** DATA RECORDS follows **

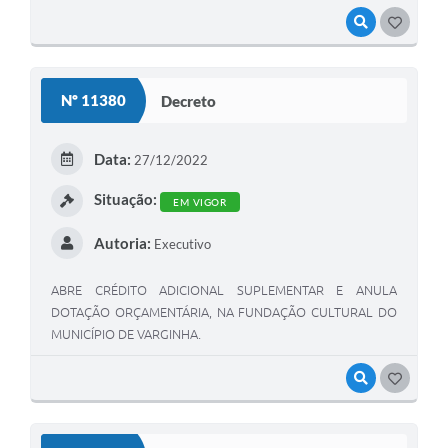
VISUALIZAR
GOSTEI
Nº 11380
Decreto
Data:
27/12/2022
Situação:
EM VIGOR
Autoria:
Executivo
ABRE CRÉDITO ADICIONAL SUPLEMENTAR E ANULA
DOTAÇÃO ORÇAMENTÁRIA, NA FUNDAÇÃO CULTURAL DO
MUNICÍPIO DE VARGINHA.
VISUALIZAR
GOSTEI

** End of DATA RECORDS **

▶ [PROBLEM REQUIREMENTS]: The copy should match each line above exactly and contain no images.

▶ [RESPONSE FOR THIS EXERCISE]:
VISUALIZAR
GOSTEI
Nº 11380
Decreto
Data:
27/12/2022
Situação:
EM VIGOR
Autoria:
Executivo
ABRE CRÉDITO ADICIONAL SUPLEMENTAR E ANULA
DOTAÇÃO ORÇAMENTÁRIA, NA FUNDAÇÃO CULTURAL DO
MUNICÍPIO DE VARGINHA.
VISUALIZAR
GOSTEI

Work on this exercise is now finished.